The organization pairs the athletes with abled-bodied volunteers for training assistance in running. Opportunities are offered in their 65 international locations, including the United States. Members’ disabilities range from blindness to mobility impairment, autism and brain injury.

Michael Anderson, the director of Achilles International’s New York City chapter, said the organization has one simple mission: Empowerment. “We’re all about our member athletes,” said Anderson. “And sticking to our mission of empowering athletes to just do great things through running and athletic achievement.”

One of those achievements is running in the New York City Marathon. The organization aided more than 200 national and international members this year as they prepared to run across the five boroughs.

“It’s the one day I think where every average person gets to feel like a superstar,” said James McEnroe, a runner who is visually and hearing impaired. McEnroe has practiced for four months and this was his second marathon. Due to his impairments, he needed guides to assist him in navigating the road.

Mauricio Blandino, 60, is another member who ran the marathon. He joined Achilles in 2012, a year after he suffered a brain injury. His mobility was affected and it took a toll on his walking coordination. He finally started jogging in 2013 after nine months of training with Achilles International. He still deals with specific difficulties that require special attention when he runs.

“I can’t relax when I run because I’m so focused on the mechanics,” said Blandino. His right foot has spasticity, a constant contraction in the muscles that causes stiffness and tightness. This condition causes Blandino to lose control of how the foot lands.

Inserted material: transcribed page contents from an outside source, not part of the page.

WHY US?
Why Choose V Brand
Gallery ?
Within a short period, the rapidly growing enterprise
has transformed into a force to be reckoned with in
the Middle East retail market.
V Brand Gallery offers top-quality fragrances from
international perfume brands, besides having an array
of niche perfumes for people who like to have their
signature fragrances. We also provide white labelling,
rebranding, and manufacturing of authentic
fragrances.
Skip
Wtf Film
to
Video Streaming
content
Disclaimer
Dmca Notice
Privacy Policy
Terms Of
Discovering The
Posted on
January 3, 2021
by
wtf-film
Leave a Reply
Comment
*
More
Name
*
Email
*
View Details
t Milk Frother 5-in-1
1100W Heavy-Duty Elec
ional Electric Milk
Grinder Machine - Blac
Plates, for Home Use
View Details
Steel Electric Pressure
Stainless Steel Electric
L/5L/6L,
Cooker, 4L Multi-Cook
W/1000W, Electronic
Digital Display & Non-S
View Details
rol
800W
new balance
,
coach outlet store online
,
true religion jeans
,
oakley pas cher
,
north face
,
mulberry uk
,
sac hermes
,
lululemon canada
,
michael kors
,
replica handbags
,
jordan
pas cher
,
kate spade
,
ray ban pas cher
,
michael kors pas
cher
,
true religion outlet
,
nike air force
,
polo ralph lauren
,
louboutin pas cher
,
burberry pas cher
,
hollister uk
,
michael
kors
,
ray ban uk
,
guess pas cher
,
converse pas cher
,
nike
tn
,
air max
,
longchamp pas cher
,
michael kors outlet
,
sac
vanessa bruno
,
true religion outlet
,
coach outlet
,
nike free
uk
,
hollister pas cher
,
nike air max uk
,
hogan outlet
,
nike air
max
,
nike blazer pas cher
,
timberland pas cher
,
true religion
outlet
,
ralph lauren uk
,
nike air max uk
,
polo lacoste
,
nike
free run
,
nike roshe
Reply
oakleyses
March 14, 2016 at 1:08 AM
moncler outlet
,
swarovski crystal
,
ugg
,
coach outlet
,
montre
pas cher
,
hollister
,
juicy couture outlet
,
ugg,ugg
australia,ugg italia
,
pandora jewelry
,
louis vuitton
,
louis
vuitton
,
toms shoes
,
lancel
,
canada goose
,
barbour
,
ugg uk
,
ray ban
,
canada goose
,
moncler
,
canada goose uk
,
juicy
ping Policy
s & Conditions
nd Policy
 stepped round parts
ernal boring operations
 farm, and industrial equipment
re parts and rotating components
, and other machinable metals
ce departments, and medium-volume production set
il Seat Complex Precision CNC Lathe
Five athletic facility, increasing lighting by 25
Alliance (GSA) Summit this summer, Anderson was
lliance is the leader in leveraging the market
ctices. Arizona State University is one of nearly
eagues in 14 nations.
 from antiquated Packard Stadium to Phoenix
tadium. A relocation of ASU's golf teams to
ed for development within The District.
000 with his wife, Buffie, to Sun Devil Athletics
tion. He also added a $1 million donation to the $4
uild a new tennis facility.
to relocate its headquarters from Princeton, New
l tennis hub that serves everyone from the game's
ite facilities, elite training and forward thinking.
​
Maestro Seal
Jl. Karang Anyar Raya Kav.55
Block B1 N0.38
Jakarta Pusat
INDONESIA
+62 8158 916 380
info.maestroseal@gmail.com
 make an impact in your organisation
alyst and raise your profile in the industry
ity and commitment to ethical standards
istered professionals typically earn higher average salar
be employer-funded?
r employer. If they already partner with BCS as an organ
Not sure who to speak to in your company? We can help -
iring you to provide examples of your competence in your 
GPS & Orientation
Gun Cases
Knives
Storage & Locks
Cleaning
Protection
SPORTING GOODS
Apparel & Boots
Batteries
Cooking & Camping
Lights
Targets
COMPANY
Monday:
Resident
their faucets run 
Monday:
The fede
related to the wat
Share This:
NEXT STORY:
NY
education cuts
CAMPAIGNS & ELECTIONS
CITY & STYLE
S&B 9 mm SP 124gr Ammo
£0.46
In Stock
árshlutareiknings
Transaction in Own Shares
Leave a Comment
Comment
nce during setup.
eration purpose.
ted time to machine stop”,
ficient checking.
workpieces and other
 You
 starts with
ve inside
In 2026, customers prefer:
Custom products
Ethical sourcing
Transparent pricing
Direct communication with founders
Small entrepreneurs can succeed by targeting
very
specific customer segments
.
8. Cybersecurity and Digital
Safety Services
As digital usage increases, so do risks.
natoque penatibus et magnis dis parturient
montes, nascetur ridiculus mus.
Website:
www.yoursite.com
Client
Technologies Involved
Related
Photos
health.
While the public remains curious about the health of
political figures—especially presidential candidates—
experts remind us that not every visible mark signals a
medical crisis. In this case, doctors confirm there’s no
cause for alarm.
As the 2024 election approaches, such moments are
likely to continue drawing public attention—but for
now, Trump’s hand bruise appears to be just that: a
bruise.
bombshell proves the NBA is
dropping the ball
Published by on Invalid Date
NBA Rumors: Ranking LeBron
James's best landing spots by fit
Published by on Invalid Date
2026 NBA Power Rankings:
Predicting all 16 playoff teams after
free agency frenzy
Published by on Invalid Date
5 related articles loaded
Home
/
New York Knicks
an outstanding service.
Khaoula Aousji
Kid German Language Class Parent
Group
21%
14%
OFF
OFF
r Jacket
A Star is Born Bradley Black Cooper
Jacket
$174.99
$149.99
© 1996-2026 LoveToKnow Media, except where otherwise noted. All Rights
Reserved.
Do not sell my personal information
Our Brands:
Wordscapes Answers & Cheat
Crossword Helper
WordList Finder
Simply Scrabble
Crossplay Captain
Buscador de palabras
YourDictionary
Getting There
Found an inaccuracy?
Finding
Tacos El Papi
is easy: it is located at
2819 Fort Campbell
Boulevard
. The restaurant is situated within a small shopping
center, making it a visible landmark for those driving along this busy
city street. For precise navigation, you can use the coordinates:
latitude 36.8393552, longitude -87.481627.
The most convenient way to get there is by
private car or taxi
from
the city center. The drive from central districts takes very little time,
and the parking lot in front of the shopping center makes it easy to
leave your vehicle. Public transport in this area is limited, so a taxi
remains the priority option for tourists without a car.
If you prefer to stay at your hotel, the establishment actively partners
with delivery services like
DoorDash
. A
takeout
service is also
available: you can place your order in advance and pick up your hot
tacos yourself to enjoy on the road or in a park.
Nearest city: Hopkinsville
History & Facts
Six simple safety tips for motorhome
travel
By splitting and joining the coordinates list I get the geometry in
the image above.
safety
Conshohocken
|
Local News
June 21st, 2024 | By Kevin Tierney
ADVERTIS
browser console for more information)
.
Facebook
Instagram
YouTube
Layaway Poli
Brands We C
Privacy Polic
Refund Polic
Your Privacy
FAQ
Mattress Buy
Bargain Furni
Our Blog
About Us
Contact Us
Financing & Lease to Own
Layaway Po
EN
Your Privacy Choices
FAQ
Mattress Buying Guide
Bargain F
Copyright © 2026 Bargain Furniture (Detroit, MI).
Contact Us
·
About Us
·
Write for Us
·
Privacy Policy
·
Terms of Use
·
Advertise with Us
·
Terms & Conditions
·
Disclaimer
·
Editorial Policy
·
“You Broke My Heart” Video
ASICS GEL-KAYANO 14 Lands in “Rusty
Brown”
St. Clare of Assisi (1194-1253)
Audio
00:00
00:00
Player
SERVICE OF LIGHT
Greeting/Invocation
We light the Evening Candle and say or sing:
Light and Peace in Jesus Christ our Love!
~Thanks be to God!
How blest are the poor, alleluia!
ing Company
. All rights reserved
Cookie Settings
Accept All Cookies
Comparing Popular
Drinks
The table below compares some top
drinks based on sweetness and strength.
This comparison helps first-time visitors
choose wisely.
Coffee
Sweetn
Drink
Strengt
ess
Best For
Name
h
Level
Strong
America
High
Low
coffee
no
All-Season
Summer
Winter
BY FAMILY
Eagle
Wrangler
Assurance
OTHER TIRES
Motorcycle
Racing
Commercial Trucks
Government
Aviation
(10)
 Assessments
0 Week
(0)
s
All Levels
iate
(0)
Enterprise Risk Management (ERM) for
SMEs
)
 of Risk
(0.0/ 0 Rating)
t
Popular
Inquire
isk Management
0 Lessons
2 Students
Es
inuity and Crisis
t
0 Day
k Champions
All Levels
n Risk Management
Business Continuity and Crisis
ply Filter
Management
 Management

Blandino’s vision was also affected – his eyes’ ability to work together when looking at nearby objects was imparied. “I can’t look down and focus on pace,” he said. The ground becomes a blur when he looks beneath his feet while running. A guide must run with Blandino to prevent himself from tripping.

For other runners with brain injuries like John Pierre, 47, a guide is needed in case of a seizure, and to keep up his motivation. “With Achilles, I overcome the disabilities and get the goals I want,” said Pierre.

Overcoming those disabilities has led Pierre to participate in six marathons since beginning running in 2012. Sunday’s marathon was his seventh. In two weeks he’ll run in the New York Road Runners 60K on Nov. 18. He hopes this is all a start of something big. “My all-time dream is to one day be in the Runners Hall of Fame,” he said.

It’s a dream Pierre hopes to accomplish in honor of his mom, who passed away in October. “I’m going to honor my mom in everything that I do,” said Pierre. “It’s all for my mom now.”

When the gun went off Sunday, McEnroe joined Pierre in a path to a new chapter in their lives. It’s a chapter McEnroe hopes includes crossing finish lines in national and international marathons. “I’m at a point in my life where I want to start finishing things that I started,” said McEnroe. “And not give up anymore on anything.”